JSON vs TOON.
Is JSON really dead for LLM calls ?
JSON is universal and excellent for nested data. TOON, in contrast, is a token optimized alternative built only for flat, tabular data; it slashes token usage by up to 60% for that specific use case.
Here’s how it works under the hood:
>TOON analyzes an array of uniform objects (where all items have the same keys).
>It declares the field keys (id, name, age) only once in a header.
>It streams the array items like a CSV, using indentation for structure.
>This eliminates repeating keys, quotes, and braces for every single row.
>For nested or non uniform data, it falls back to a YAML like structure, losing its efficiency.
How It Differs from JSON:
>JSON's syntax (braces, brackets, quotes) is excellent for handling nested objects and complex APIs.
>TOON's syntax (indentation, headers, minimal quotes) is built for flat tables and LLM prompts.
>JSON has a mature, universal ecosystem.
>TOON has an emerging, LLM specific ecosystem.

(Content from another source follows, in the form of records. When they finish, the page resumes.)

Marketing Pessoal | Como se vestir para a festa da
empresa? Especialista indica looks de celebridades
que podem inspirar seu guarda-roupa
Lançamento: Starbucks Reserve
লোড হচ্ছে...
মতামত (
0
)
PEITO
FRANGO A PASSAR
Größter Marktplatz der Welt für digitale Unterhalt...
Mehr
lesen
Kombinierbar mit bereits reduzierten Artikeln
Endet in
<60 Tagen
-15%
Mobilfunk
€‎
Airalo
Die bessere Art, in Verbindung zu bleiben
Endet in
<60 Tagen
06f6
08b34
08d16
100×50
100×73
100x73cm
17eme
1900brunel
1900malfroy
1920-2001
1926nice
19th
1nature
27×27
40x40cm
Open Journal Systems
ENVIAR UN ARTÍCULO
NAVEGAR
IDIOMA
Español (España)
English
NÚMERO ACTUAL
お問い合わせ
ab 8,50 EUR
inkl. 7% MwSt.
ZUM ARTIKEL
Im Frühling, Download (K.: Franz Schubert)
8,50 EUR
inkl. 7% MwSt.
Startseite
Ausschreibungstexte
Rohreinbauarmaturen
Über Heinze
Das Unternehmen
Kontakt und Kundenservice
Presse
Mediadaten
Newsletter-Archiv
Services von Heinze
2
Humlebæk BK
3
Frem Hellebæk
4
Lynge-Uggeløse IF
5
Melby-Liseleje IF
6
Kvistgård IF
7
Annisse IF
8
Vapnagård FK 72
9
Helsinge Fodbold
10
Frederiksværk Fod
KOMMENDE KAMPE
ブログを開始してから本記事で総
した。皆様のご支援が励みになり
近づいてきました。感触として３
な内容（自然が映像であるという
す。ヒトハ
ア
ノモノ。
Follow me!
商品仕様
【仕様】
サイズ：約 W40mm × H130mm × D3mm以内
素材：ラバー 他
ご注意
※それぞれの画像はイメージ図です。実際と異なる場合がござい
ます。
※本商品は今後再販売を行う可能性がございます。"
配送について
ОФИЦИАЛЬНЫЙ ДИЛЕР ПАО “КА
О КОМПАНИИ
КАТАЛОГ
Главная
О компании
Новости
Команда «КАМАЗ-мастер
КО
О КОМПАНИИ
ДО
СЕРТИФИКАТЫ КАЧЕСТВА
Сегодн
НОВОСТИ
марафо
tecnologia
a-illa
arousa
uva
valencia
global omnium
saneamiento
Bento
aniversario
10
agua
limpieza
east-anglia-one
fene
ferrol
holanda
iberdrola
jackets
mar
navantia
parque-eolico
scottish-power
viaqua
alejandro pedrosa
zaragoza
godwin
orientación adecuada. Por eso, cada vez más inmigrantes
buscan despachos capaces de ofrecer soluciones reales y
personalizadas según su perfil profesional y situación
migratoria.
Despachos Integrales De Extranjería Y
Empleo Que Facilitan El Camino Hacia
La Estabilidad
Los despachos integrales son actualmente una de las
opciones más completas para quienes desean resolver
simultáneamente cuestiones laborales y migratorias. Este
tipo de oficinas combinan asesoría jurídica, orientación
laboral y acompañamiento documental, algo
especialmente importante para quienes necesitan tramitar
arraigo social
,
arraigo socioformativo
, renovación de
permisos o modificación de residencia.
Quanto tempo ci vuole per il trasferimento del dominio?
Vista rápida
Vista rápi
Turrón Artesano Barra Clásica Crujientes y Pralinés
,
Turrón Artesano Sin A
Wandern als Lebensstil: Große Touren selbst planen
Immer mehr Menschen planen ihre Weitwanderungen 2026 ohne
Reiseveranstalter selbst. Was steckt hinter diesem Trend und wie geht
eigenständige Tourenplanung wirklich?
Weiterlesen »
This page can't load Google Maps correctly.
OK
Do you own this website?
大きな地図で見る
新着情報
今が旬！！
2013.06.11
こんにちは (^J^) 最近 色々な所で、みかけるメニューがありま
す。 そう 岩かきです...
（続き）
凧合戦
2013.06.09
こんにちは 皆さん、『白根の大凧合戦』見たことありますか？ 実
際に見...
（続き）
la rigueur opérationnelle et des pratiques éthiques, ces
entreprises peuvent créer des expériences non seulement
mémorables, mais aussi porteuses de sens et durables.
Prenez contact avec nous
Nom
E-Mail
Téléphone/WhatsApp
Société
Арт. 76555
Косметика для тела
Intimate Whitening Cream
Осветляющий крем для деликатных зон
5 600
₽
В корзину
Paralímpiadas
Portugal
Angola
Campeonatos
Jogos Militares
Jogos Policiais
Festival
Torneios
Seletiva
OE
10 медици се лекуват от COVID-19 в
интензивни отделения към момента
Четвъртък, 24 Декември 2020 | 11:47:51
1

>It is inefficient for deep nesting; JSON handles it perfectly.
Why it matters:
>Up to 60% fewer tokens for tabular data
>Reduced LLM API costs.
>Faster prompt processing.
>Fits more tabular data into the LLM context window.
When to use it:
>LLM prompts containing flat, tabular data.
>Uniform arrays of objects (like database results).
>Always flatten nested structures before converting for best results.
>When you need to send large, simple tables to an LLM.
And no, JSON is not dead for LLM calls.